Encore que laconique, la phrase n’est pas dépourvue d’une certaine éloquence et exprime assez bien l’opinion générale. Pourtant, elle est loin de satisfaire le Vieux qui laisse tomber avec dédain :

— C’est tout, Bérurier ?

Le Gros hoche la tête d’une manière évasivo-néga-tive.

— Faut voir, ajoute-t-il, ce qui n’est pas rigoureusement positif, mais implique cependant une idée de promesse…

Pinuche, dont les déboires caravanesques ont été colmatés à grandes rasades de muscadet, croise les bras dans l’attitude du martyr altier.

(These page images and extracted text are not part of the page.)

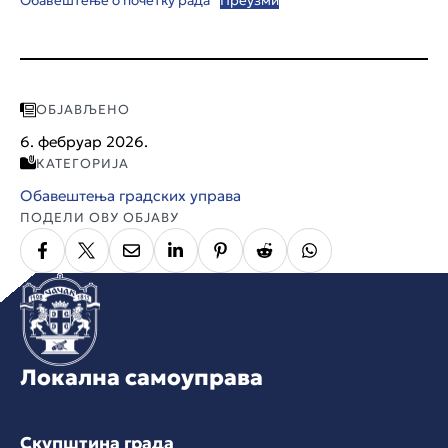
Обавештење о почетку рада
Преузми
ОБЈАВЉЕНО
6. фебруар 2026.
КАТЕГОРИЈА
Обавештења градских управа
ПОДЕЛИ ОВУ ОБЈАВУ
Локална самоуправа
Скупштина града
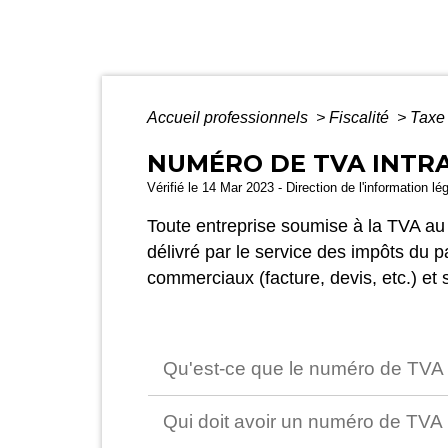
Accueil professionnels
>
Fiscalité
>
Taxe 
NUMÉRO DE TVA INT
Vérifié le 14 Mar 2023 - Direction de l'information lé
Toute entreprise soumise à la TVA au s
délivré par le service des impôts du p
commerciaux (facture, devis, etc.) et 
Qu'est-ce que le numéro de TVA
Qui doit avoir un numéro de TVA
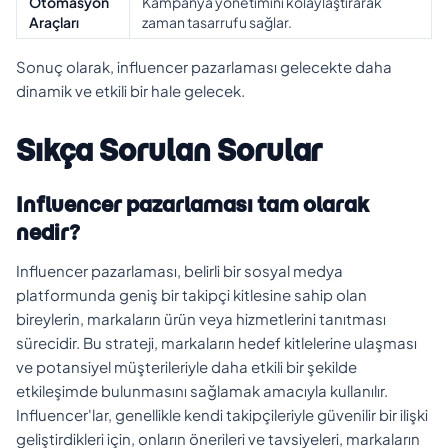
Otomasyon
Kampanya yönetimini kolaylaştırarak
Araçları
zaman tasarrufu sağlar.
Sonuç olarak, influencer pazarlaması gelecekte daha
dinamik ve etkili bir hale gelecek.
Sıkça Sorulan Sorular
Influencer pazarlaması tam olarak
nedir?
Influencer pazarlaması, belirli bir sosyal medya
platformunda geniş bir takipçi kitlesine sahip olan
bireylerin, markaların ürün veya hizmetlerini tanıtması
sürecidir. Bu strateji, markaların hedef kitlelerine ulaşması
ve potansiyel müşterileriyle daha etkili bir şekilde
etkileşimde bulunmasını sağlamak amacıyla kullanılır.
Influencer'lar, genellikle kendi takipçileriyle güvenilir bir ilişki
geliştirdikleri için, onların önerileri ve tavsiyeleri, markaların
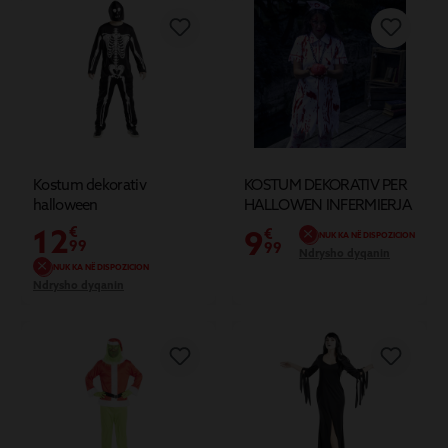
Kostum dekorativ
KOSTUM DEKORATIV PER
halloween
HALLOWEN INFERMIERJA
ZOMBIE L
12
€
9
€
NUK KA NË DISPOZICION
99
99
Ndrysho dyqanin
NUK KA NË DISPOZICION
Ndrysho dyqanin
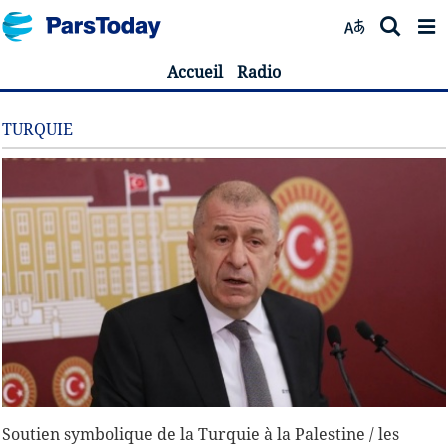
Accueil
Radio
TURQUIE
Soutien symbolique de la Turquie à la Palestine / les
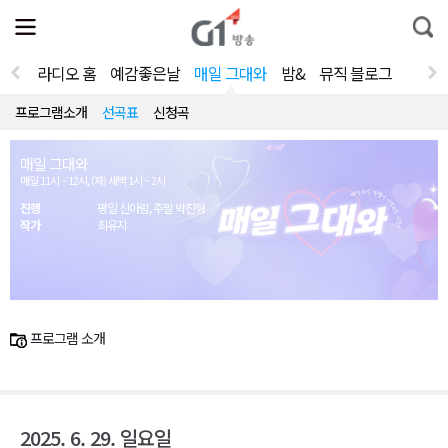
전
제
통
체
보
합
메
검
뉴
색
라디오 홈
예감좋은날
매일 그대와
밤&
뮤직 블로그
열
기
프로그램소개
선곡표
신청곡
매일 그대와
매일 11시 ~ 12시, (재) 새벽 1시 ~ 2시
진행
평일 신아림, 주말 박진형
작가
최유지
프로그램 소개
2025. 6. 29. 일요일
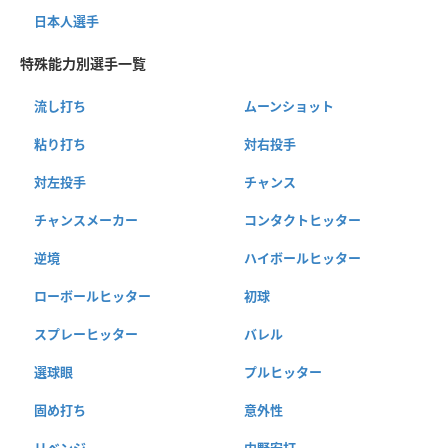
日本人選手
特殊能力別選手一覧
流し打ち
ムーンショット
粘り打ち
対右投手
対左投手
チャンス
チャンスメーカー
コンタクトヒッター
逆境
ハイボールヒッター
ローボールヒッター
初球
スプレーヒッター
バレル
選球眼
プルヒッター
固め打ち
意外性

— Crimes ou suicides ? lance-t-il en saupoudrant de sous-entendus.

Un haussement d’épaules du Vieux lui décroise les brandillons. Dès lors, M. Félix abandonne son siège et se met à parler en arpentant la pièce de long en large, à petits pas vifs et saccadés. Ainsi doit-il faire ses cours au lycée Babillon.

Dans l’enseignement, c’est comme dans la magistrature : y’a les « assis » et les « debout ». Ceux qui professent en parlant, et ceux qui professent en marchant. Les premiers travaillent de l’inflexion et les seconds du geste. Les uns lancent leur savoir à travers les bouilles de l’auditoire, alors que les autres sèment le leur.